Murphy’s Haystacks are a group of ancient, wind-worn rock of pink granite located between Streaky Bay and Port Kenny on the Eyre Peninsula in South Australia. Set in the middle of a wheat field and surrounded by mallee scrub, they are one of the most popular and photographed attractions on the Eyre Peninsula.
Murphy’s Haystacks are what geologists call inselberg, which are isolated rocky hills or ridges that rise abruptly from a gently sloping or virtually level surrounding plain. An inselberg forms when a body of hard rock surrounded by a layer of soft rock becomes exposed to erosion. The less resistant outer layer is eroded away to form a plain, leaving the more resistant rock behind as an isolated mountain.
The process that created Murphy's Haystacks began some 1,500 million years ago when boiling magma filled crevices below the earth’s surface and then cooled, laying down a granite base. The present formations you see at Murphy’s haystacks were formed 100,000 years ago and were buried within the earth until about 34,000 years ago when they were uncovered by severe erosion, which exposed them in their present state as pillars or boulders. The “haystacks” continue to be eroded till this date, giving them fantastic shapes.

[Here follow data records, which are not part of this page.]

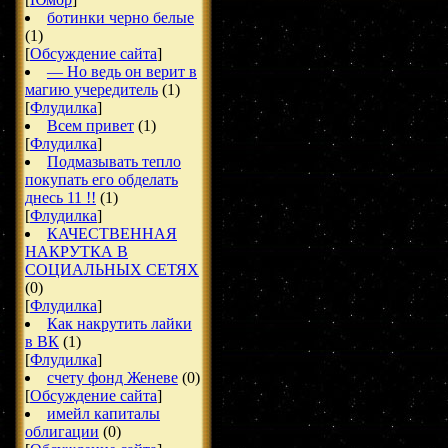
ботинки черно белые
(1)
[
Обсуждение сайта
]
— Но ведь он верит в
магию учередитель
(1)
[
Флудилка
]
Всем привет
(1)
[
Флудилка
]
Подмазывать тепло
покупать его обделать
днесь 11 !!
(1)
[
Флудилка
]
КАЧЕСТВЕННАЯ
НАКРУТКА В
СОЦИАЛЬНЫХ СЕТЯХ
(0)
[
Флудилка
]
Как накрутить лайки
в ВК
(1)
[
Флудилка
]
счету фонд Женеве
(0)
[
Обсуждение сайта
]
имейл капиталы
облигации
(0)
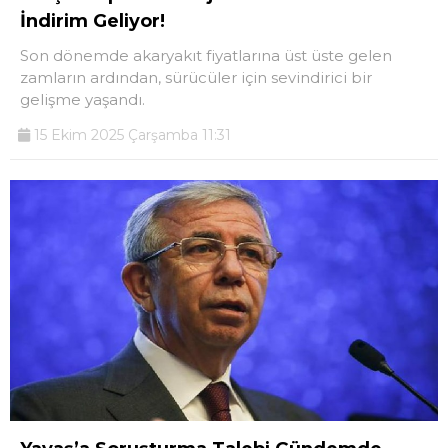
İndirim Geliyor!
Son dönemde akaryakıt fiyatlarına üst üste gelen
zamların ardından, sürücüler için sevindirici bir
gelişme yaşandı.
15 Ekim 2025 Çarşamba 11:31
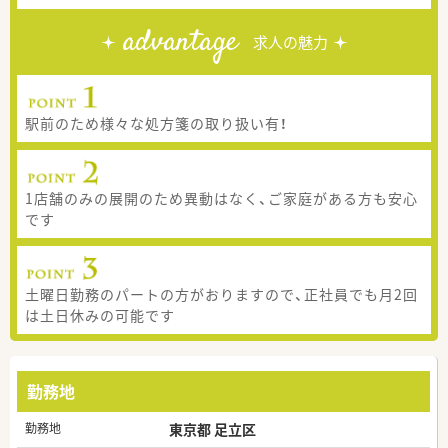
advantage
求人の魅力
駅前のため様々な処方箋の取り扱い有！
1店舗のみの展開のため異動はなく、ご家庭がある方も安心
です
土曜日勤務のパートの方がおりますので、正社員でも月2回
は土日休みの可能です
勤務地
勤務地
東京都 足立区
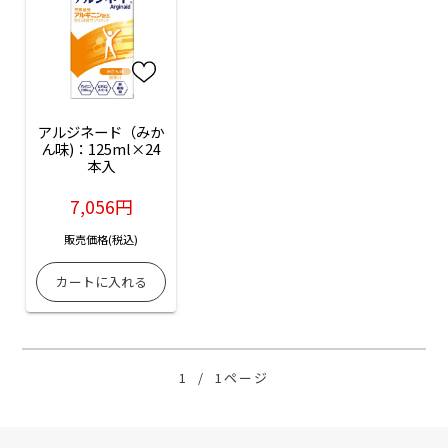
アルジネード（みか
ん味)：125ml×24
本入
7,056円
販売価格(税込)
1
/
1ページ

The haystacks are located on a private property belonging to Dennis Cash, the grandson of Denis Murphy, who purchased the farm in 1889. The inselbergs were popular with family and friends, and could be seen from the distance by the passengers of the local mail run stagecoach. Legend says that once a prominent agricultural expert was passing by the farm when he saw the landmark from the road. Not realizing that they were rocks, the man remarked “the farmer must have harrowed his land to produce such an impressive abundance of hay”. The mail coach driver, being a local man knew they were on the Murphys' property. From then on he amused his passengers by referring to the distant inselbergs as ‘Murphys Haystacks’.